Why Modular Prompting Matters

The framework handles this by defining a fixed set of visual rules that persist across every prompt, then layering in category-specific adjustments that modify only the variables: scene and subject description, how the image is shot, and lighting design. You select a category, provide your project context, and the system assembles a complete prompt that’s structurally consistent but contextually specific.

This means you can generate a detail shot of print materials, an environmental portrait, and a candid collaboration scene, and all three will share the same visual DNA without you having to manually reconcile the language each time.

The Four Categories

The framework is built around four image types that cover the majority of what design-oriented brands need, the same categories you’d typically fill with stock photography but with results that actually belong to your project. Each one adjusts the three variable sections while leaving the core visual rules untouched.

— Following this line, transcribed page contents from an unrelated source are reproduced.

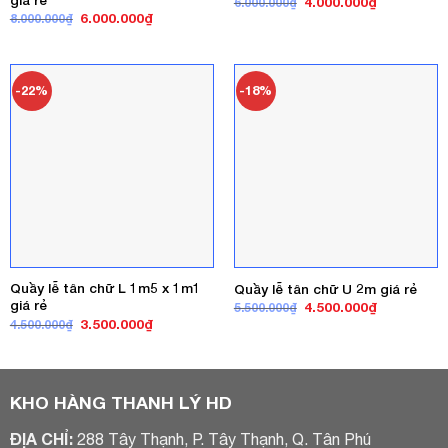
Giá
Giá
4.000.000
₫
6.000.000
₫
gốc
hiện
Giá
Giá
6.000.000
₫
8.000.000
₫
là:
tại
gốc
hiện
6.000.000₫.
là:
là:
tại
4.000.000₫
8.000.000₫.
là:
6.000.000₫.
-22%
-18%
Quầy lễ tân chữ L 1m5 x 1m1
Quầy lễ tân chữ U 2m giá rẻ
giá rẻ
Giá
Giá
4.500.000
₫
5.500.000
₫
gốc
hiện
Giá
Giá
3.500.000
₫
4.500.000
₫
là:
tại
gốc
hiện
5.500.000₫.
là:
là:
tại
4.500.000₫
4.500.000₫.
là:
3.500.000₫.
KHO HÀNG THANH LÝ HD
ĐỊA CHỈ:
288 Tây Thạnh, P. Tây Thạnh, Q. Tân Phú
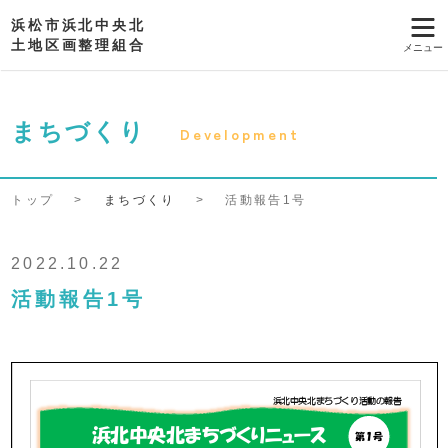
浜松市浜北中央北
土地区画整理組合
まちづくり
Development
トップ
>
まちづくり
>
活動報告1号
2022.10.22
活動報告1号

Details covers close-ups and still-life moments: hands interacting with tools, tactile surfaces, paper textures, swatches, sketches. Tight framing, shallow depth of field, close directional light.
Sense of Place shifts the focus to environment: studios, home offices, cafes, community spaces. Human presence is implied rather than explicit. Ambient daylight filling the space.
Portraiture puts a person at the center. Natural expressions, workspace context, strong directional window light shaping the face. Editorial, not corporate.
Authentic Moments captures real interaction and movement. People reviewing prints, collaborating, arranging products. Slight motion blur is acceptable. Candid and editorial.

How the Output Works

Every prompt the framework generates follows the same five-section structure, regardless of which category you select. This consistency is what makes the imagery feel cohesive across an entire project.

The sections are: Scene & Subject Description, How It Is Shot, Lighting Design, Visual Style & Atmosphere, and Stylistic Reference & Emotional Intent. The first three shift based on category. The last two remain stable, anchored to your project’s established visual language.

When you feed the framework a category and some context, say “Details” and “show tactile print materials for brand review,” it assembles a prompt that adjusts the scene, framing, and light for a close-up detail shot while maintaining the overarching style and philosophy you’ve defined. Swap the category to “Portraiture” and provide “designer reviewing proofs at their desk,” and the structural logic shifts accordingly. The feel stays the same.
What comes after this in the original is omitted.